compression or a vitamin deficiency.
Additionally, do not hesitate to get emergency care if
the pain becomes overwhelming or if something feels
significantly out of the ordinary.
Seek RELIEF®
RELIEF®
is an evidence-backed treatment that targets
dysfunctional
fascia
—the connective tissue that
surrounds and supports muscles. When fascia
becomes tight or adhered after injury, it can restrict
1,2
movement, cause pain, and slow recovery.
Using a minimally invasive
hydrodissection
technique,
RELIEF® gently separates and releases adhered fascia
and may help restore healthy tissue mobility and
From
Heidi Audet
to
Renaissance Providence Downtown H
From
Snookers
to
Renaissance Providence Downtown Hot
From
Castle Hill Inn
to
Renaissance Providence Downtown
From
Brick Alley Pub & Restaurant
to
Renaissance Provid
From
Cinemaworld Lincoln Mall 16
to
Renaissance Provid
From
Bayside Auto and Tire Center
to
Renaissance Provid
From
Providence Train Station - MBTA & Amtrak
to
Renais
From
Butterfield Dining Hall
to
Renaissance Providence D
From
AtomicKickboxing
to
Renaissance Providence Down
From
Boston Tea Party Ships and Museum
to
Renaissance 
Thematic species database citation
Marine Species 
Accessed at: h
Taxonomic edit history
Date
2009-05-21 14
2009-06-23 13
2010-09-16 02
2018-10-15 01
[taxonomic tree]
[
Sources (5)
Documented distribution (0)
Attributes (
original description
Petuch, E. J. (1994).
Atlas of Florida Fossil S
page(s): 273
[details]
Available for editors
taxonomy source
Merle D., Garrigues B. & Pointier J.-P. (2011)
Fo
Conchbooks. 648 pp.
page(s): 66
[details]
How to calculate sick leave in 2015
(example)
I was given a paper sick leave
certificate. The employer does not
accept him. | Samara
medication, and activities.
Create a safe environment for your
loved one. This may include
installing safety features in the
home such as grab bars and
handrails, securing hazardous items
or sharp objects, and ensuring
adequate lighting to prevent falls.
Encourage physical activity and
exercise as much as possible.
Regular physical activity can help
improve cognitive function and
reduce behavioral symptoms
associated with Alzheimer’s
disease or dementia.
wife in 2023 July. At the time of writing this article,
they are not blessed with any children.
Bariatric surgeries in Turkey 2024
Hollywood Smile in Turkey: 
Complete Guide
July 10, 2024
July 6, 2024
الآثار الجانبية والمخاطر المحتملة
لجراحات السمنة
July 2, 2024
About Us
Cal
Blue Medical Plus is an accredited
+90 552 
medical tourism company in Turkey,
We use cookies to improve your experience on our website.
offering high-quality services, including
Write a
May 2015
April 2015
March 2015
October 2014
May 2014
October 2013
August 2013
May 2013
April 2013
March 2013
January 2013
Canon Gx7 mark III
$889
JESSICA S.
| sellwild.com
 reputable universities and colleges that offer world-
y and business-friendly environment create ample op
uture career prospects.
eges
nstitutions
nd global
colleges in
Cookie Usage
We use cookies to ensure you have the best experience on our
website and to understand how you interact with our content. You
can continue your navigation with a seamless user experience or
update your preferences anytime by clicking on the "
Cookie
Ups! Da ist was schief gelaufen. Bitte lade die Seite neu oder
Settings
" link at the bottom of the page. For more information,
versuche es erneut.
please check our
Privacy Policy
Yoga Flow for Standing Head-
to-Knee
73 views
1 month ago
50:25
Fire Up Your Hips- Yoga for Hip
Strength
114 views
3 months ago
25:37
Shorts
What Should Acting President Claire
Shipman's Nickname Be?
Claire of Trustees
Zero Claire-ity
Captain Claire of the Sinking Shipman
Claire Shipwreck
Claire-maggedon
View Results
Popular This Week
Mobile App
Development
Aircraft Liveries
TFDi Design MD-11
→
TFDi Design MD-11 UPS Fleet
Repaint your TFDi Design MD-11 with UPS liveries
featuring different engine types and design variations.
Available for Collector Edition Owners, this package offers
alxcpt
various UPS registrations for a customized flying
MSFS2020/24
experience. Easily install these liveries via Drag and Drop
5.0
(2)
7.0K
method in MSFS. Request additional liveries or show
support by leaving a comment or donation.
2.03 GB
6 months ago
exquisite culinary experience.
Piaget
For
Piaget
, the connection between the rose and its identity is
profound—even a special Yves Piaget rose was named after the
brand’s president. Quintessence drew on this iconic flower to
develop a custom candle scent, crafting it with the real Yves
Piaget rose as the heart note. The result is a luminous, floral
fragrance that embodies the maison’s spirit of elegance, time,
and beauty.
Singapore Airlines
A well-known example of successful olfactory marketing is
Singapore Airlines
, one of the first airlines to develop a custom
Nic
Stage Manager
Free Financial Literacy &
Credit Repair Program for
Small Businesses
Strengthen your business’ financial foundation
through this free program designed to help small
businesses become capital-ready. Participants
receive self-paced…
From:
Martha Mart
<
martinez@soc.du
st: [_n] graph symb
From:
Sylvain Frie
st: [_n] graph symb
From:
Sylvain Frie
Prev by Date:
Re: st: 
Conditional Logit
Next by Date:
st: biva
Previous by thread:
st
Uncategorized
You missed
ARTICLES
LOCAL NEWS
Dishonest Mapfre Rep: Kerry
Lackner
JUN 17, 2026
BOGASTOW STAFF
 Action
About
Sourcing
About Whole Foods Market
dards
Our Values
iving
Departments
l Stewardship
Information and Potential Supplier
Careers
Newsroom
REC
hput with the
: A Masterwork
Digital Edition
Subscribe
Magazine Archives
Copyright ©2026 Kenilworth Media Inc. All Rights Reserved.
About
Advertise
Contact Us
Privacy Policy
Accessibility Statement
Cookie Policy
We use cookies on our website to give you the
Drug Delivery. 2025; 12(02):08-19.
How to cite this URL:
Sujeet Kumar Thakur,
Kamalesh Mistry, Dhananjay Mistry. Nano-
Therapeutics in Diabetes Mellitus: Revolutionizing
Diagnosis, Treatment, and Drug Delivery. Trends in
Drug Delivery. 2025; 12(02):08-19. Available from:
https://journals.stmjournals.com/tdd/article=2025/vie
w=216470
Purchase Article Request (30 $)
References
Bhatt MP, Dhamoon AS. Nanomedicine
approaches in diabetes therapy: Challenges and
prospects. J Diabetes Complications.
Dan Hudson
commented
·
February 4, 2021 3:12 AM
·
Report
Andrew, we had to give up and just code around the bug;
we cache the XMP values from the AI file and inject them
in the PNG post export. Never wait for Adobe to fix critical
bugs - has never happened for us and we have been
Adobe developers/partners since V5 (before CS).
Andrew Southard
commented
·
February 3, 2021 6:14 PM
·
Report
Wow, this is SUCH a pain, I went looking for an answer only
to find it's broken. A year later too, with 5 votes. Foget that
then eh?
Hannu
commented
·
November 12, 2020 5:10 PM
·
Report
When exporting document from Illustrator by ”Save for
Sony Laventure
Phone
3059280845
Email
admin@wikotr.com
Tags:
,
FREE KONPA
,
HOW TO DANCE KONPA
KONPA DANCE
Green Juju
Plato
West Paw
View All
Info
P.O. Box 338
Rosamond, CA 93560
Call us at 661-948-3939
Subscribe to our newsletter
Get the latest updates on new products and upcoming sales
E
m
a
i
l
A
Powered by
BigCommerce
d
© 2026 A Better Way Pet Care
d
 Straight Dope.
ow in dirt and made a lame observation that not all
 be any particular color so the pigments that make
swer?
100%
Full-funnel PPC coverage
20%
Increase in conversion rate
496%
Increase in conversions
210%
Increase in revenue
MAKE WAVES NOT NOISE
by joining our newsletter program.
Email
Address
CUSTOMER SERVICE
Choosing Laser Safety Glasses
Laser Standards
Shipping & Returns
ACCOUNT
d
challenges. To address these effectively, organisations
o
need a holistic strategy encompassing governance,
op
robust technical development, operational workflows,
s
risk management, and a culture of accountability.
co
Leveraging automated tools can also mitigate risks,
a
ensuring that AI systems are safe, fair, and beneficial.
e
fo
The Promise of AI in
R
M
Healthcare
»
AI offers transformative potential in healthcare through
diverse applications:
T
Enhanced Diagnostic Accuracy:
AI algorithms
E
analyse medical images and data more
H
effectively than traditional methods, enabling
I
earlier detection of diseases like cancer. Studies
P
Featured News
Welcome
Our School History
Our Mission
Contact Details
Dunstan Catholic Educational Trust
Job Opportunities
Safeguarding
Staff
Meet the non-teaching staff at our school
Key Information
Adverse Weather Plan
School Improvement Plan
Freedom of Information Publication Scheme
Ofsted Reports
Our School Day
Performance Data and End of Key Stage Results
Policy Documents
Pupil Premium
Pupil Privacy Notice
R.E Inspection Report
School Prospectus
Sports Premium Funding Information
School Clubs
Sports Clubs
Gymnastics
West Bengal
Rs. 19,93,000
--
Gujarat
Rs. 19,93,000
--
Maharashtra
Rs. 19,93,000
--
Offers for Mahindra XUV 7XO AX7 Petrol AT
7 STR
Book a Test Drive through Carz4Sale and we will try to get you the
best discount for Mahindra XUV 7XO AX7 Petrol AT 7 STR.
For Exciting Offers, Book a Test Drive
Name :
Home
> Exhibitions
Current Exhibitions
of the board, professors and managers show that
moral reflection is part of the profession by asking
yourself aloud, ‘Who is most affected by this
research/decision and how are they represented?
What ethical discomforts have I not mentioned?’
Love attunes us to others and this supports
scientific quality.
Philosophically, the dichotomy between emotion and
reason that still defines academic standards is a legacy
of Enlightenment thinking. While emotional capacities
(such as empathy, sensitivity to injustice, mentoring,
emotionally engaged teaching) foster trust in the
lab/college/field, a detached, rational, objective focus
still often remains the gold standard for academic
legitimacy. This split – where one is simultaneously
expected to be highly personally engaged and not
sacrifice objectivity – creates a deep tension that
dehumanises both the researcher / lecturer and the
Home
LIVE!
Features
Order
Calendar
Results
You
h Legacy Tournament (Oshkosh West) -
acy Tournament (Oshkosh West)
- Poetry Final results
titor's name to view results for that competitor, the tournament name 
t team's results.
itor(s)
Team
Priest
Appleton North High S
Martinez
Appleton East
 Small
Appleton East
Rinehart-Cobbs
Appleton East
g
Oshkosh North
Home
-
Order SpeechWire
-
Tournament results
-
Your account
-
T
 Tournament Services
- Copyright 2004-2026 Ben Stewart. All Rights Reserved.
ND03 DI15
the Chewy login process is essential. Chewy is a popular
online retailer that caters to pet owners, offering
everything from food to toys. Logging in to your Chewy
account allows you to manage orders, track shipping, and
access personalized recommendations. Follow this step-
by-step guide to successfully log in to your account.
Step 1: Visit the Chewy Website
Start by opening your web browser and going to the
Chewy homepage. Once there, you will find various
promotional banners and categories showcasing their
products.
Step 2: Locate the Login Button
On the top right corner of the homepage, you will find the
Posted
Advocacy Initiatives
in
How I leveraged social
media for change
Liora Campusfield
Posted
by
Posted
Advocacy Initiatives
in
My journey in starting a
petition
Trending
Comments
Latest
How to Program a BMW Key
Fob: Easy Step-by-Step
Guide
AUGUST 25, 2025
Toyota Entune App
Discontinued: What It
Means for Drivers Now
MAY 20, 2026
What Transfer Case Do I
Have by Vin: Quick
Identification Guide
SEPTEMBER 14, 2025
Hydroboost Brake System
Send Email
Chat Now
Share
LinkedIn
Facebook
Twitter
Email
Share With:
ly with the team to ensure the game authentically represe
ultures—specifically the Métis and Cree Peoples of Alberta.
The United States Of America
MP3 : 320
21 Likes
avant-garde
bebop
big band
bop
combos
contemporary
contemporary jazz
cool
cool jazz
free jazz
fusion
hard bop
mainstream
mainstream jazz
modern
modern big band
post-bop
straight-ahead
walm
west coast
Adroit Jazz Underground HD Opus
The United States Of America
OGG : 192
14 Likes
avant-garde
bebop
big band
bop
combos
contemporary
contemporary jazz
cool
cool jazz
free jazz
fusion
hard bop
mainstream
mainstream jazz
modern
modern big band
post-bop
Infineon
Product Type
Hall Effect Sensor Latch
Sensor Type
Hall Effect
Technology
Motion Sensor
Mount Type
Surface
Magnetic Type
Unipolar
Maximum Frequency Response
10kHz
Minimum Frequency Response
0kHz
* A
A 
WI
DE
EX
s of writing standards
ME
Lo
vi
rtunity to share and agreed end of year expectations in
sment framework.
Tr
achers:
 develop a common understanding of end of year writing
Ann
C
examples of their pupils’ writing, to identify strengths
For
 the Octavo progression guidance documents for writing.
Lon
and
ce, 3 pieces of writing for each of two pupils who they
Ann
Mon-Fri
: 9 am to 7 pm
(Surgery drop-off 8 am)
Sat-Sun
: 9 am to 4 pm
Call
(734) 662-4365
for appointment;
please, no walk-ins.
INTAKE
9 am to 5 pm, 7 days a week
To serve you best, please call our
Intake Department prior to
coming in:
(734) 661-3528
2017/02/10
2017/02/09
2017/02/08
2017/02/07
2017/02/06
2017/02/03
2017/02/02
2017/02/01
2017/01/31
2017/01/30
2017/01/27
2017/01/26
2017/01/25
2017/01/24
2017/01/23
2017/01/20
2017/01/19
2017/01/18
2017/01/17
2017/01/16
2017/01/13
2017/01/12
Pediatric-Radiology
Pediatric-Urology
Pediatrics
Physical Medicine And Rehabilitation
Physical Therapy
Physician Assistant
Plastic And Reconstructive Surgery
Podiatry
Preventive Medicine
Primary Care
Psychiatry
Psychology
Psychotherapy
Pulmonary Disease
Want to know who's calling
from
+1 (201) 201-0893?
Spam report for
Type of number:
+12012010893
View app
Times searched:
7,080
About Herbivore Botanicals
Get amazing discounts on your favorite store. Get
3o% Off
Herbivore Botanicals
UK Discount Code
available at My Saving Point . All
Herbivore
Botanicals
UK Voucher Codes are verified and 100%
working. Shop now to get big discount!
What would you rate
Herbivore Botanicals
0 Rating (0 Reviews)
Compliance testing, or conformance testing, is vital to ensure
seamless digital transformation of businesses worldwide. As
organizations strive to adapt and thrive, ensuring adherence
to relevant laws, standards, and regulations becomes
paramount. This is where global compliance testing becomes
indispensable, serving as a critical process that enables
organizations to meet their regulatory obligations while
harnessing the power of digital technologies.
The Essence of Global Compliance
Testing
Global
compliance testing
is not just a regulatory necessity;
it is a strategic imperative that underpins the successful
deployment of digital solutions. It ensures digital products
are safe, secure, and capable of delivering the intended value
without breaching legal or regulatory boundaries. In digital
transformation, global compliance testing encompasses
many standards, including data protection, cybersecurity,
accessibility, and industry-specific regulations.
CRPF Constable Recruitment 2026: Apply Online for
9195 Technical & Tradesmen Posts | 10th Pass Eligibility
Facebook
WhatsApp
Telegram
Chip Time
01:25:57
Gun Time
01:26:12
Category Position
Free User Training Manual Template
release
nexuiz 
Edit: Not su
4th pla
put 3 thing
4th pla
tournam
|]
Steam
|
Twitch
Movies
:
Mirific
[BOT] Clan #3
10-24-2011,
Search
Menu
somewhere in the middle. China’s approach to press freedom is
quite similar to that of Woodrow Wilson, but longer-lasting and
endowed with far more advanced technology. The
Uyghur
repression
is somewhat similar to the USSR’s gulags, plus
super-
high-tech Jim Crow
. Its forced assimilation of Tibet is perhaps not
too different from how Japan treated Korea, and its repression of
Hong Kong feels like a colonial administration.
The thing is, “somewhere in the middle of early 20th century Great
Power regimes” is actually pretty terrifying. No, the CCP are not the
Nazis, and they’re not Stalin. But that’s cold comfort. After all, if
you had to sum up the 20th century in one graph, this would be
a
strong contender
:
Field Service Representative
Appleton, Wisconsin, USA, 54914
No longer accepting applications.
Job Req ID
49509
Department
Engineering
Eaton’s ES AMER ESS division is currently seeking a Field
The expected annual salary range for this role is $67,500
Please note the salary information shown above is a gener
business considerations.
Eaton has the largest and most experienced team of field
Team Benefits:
--------------------------------------------------
▶ Task description: From the listing above, repeat exactly the lines starting at the line that includes "put 3 thing" and ending at the line that includes "Eaton’s ES AMER", with nothing outside that span.

▶ Exercise solution:
put 3 thing
4th pla
tournam
|]
Steam
|
Twitch
Movies
:
Mirific
[BOT] Clan #3
10-24-2011,
Search
Menu
somewhere in the middle. China’s approach to press freedom is
quite similar to that of Woodrow Wilson, but longer-lasting and
endowed with far more advanced technology. The
Uyghur
repression
is somewhat similar to the USSR’s gulags, plus
super-
high-tech Jim Crow
. Its forced assimilation of Tibet is perhaps not
too different from how Japan treated Korea, and its repression of
Hong Kong feels like a colonial administration.
The thing is, “somewhere in the middle of early 20th century Great
Power regimes” is actually pretty terrifying. No, the CCP are not the
Nazis, and they’re not Stalin. But that’s cold comfort. After all, if
you had to sum up the 20th century in one graph, this would be
a
strong contender
:
Field Service Representative
Appleton, Wisconsin, USA, 54914
No longer accepting applications.
Job Req ID
49509
Department
Engineering
Eaton’s ES AMER ESS division is currently seeking a Field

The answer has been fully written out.